No matter how popular, resourceful, or process-driven your vendor is, expect failures and lapses. If your digital services need to be 100% reachable and reliable, your architecture and strategy must support the goal. Once you have architected and built for such level of reliability, the health of your application relies on how well you track performance and the processes you have in place to manage major incidents.

2. Avoid putting all eggs in the same basket

If you deploy all your services, support, and collaboration/monitoring tools on a single cloud provider or if your connectivity is through a single ISP, then it’s a recipe for disaster. For example, if the application is hosted on a specific cloud service and your monitoring tools are also running on the same cloud service, you will not be able to receive alerts or troubleshoot any issues.

After a few failures, your teams might start suffering from “Fear of Missing Outages” (FOMO). Build application resiliency by ensuring that critical services, monitoring tools, and communication tools are in different platforms and have no shared single points of failures.

3. Invest in monitoring tools

If you are relying on the vendor’s status page or Twitter for detecting outages or bad user experience, then you are gambling on end-user experience and your brand image. You need to actively monitor from outside the cloud infrastructure. So, without dedicated synthetic or black-box type of monitoring, you cannot baseline performance and nor can you prepare for sudden outages.

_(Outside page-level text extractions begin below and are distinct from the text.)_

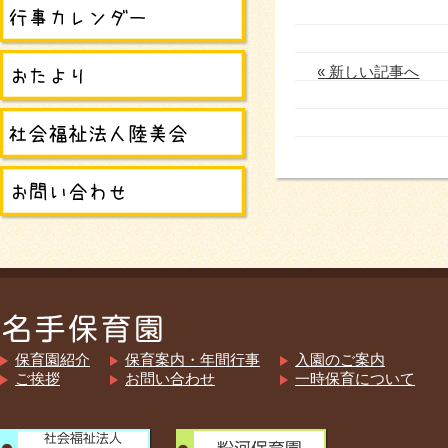
« 新しい記事へ
保育園紹介
保育案内・年間行事
入園のご案内
ご挨拶
お問い合わせ
一時保育について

The ideal monitoring strategy gives you end to end visibility; you can track the health of your IT infrastructure and network. It should allow you to triangulate issues across the various provides your digital services rely on such as DNS Providers, CDNs, Partner/Vendor APIs, Cloud Providers, etc. The performance and reachability data can provide useful insights that will help optimize the application, which vendors you rely on, and reduce the risk of any negative impact on end-user experience.

4. Test and test again

The single biggest cause of outages is configuration changes that went haywire. More than 90% of the time, outages can be traced to code or configuration changes that were not well tested or were implemented incorrectly. So it is important to follow a stringent process when it comes to deploying code or configuration changes, which includes steps to validate whether the changes have the desired effects, and what to do in case they go bad.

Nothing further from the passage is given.